[[ Supplied data open ]]

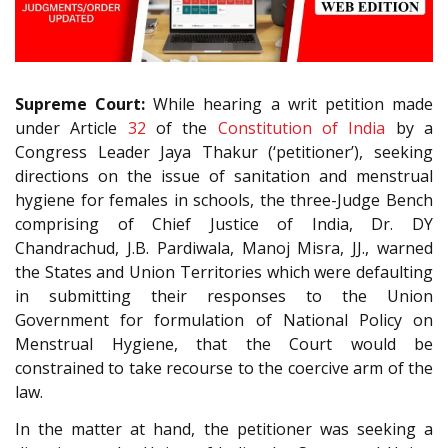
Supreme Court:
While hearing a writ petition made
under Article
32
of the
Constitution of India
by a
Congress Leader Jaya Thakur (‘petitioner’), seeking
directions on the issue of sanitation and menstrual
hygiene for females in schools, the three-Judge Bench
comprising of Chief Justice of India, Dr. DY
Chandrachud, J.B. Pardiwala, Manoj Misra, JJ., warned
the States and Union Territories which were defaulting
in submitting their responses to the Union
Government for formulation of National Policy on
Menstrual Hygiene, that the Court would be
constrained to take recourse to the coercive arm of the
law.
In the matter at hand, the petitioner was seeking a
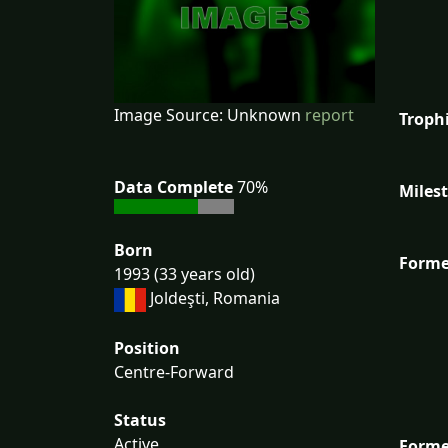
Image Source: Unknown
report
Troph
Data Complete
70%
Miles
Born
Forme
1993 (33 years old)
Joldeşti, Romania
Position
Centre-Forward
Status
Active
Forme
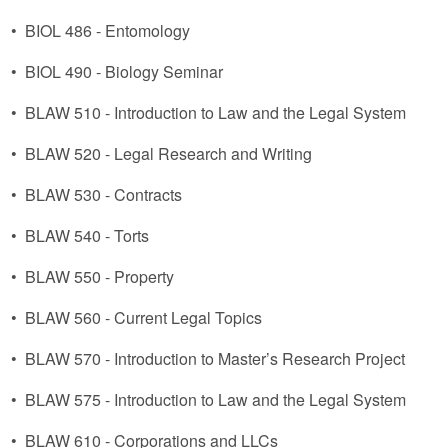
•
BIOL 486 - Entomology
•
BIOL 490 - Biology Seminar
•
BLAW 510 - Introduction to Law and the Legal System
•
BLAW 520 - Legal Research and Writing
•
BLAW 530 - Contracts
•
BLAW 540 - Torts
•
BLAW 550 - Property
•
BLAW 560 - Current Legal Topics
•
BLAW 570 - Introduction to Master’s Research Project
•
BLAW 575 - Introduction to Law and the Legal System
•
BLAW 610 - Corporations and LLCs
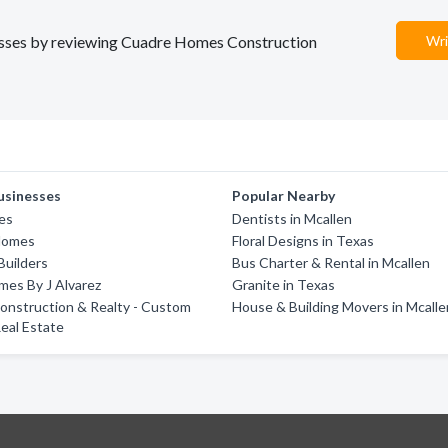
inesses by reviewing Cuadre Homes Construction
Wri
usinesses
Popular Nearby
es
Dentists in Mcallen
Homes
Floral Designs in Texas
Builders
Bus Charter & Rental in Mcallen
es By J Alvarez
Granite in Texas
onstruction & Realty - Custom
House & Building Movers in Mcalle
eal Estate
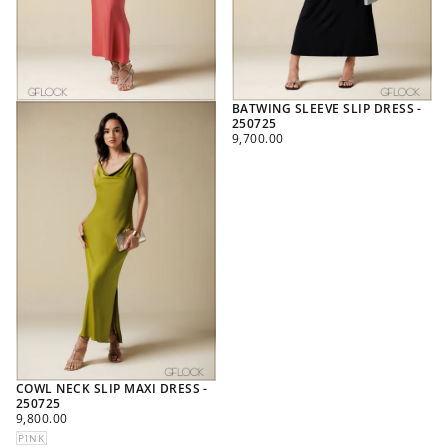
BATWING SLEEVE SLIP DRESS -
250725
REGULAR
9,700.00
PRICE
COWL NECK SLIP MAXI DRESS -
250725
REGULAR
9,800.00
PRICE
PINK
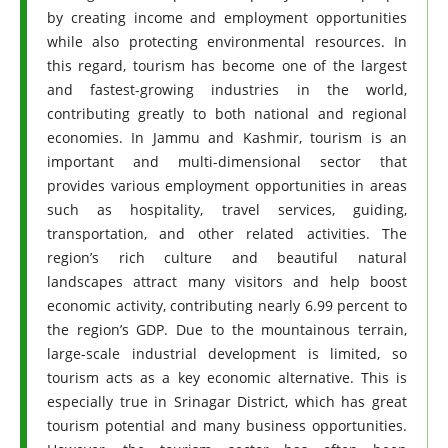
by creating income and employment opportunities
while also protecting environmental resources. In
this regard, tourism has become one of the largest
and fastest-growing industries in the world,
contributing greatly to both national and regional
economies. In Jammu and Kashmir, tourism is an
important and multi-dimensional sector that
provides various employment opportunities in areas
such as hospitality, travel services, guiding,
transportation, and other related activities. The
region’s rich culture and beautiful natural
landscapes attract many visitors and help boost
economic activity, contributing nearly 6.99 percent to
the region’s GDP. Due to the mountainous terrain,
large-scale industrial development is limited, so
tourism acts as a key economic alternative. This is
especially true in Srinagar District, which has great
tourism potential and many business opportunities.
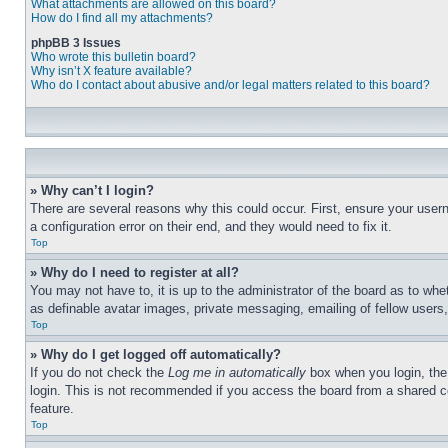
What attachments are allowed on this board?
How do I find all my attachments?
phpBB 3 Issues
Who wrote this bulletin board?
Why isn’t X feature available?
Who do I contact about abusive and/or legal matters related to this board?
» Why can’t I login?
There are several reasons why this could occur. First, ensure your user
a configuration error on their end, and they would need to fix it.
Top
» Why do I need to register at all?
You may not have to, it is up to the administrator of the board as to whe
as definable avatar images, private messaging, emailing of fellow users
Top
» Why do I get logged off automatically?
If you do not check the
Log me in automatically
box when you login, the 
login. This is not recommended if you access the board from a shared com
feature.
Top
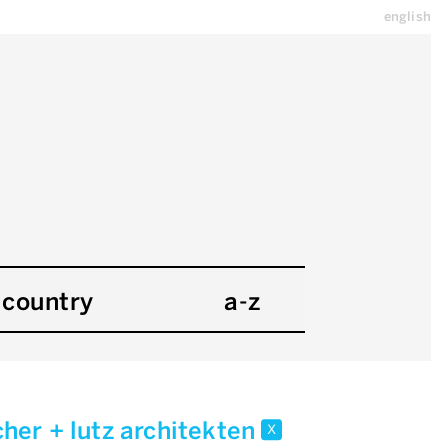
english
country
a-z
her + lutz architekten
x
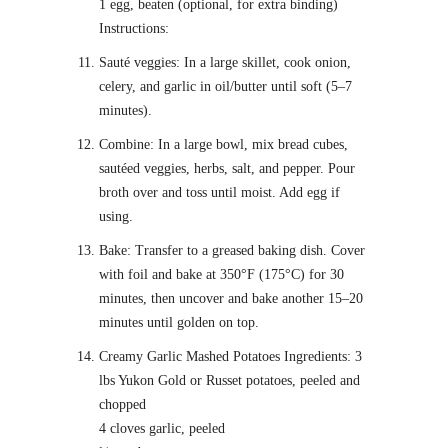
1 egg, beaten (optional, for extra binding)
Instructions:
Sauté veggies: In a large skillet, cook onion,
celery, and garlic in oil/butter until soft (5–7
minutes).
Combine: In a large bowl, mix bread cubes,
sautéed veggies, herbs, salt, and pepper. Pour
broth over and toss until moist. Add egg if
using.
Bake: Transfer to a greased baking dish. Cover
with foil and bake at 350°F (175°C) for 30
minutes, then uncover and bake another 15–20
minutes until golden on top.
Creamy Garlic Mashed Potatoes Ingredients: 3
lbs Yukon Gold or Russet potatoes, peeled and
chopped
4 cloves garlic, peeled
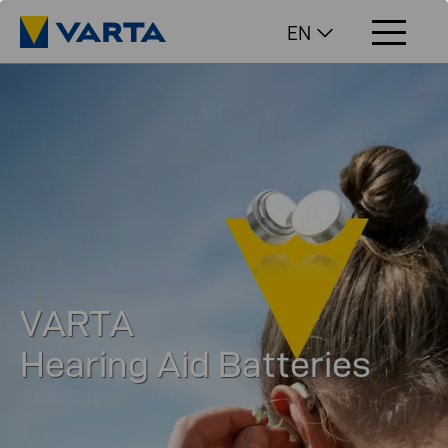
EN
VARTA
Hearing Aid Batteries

[[ Supplied data closed ]]
[[ Supplied data open ]]

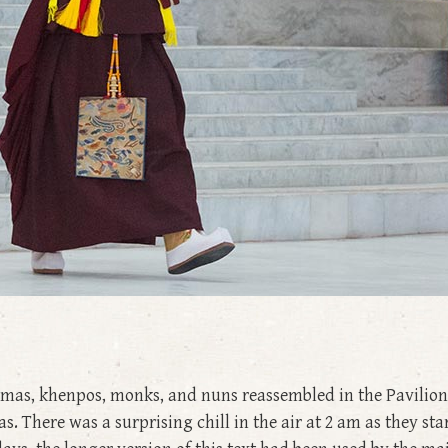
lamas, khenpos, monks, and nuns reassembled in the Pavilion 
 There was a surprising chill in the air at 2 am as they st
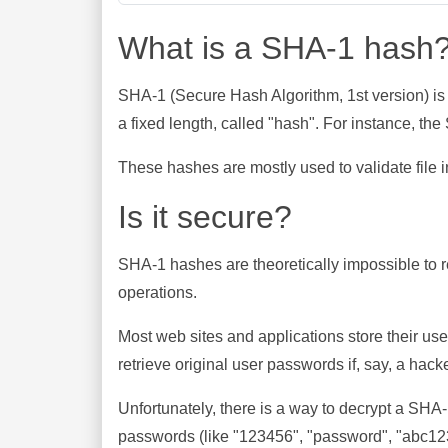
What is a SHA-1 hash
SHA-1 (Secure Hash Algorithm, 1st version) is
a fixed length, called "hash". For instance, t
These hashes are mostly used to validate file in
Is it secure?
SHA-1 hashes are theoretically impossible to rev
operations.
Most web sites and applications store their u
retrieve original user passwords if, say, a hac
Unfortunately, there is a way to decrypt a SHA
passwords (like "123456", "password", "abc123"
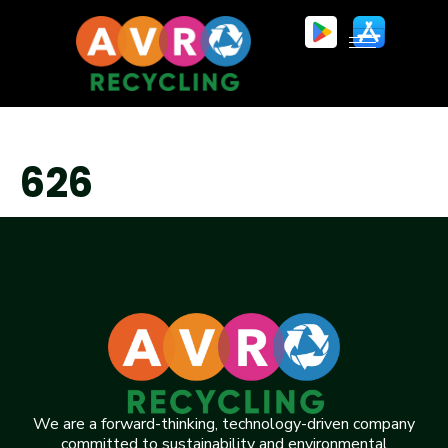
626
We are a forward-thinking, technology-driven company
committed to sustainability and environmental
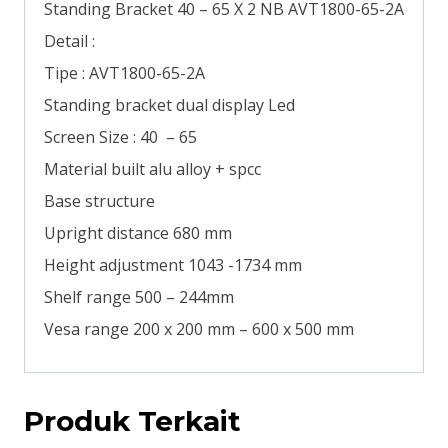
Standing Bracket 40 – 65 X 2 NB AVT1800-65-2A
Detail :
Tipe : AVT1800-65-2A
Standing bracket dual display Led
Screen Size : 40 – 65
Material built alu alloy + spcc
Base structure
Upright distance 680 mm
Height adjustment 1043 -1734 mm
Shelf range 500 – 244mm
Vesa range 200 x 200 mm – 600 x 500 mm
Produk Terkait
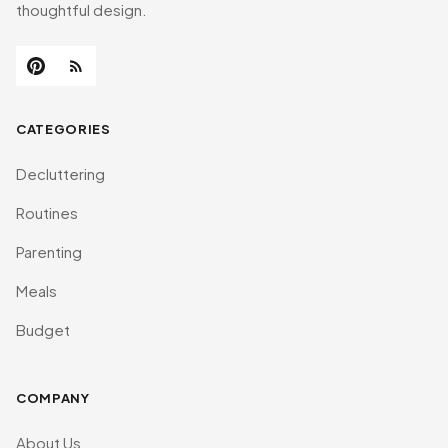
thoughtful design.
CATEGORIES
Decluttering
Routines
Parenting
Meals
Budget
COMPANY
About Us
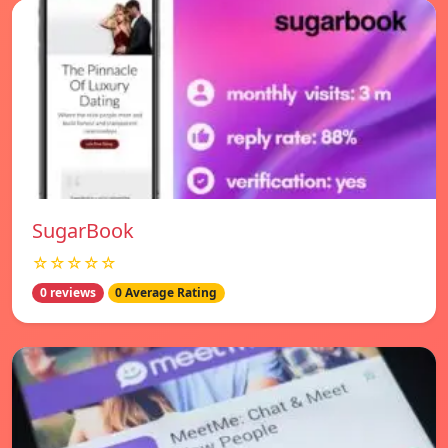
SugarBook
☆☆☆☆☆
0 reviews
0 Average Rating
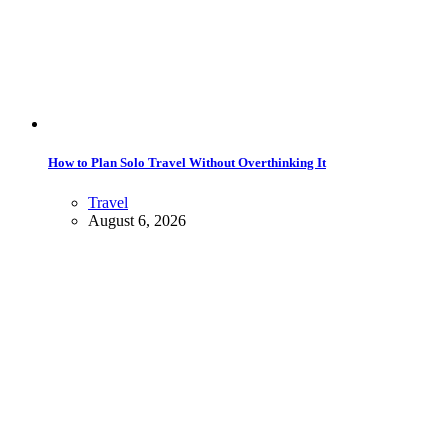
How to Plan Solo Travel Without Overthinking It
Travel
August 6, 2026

[[ Supplied data closed ]]

What to do: Using the records above, find and show each line with the string "Standing".

Exercise answer:
Standing Bracket 40 – 65 X 2 NB AVT1800-65-2A
Standing bracket dual display Led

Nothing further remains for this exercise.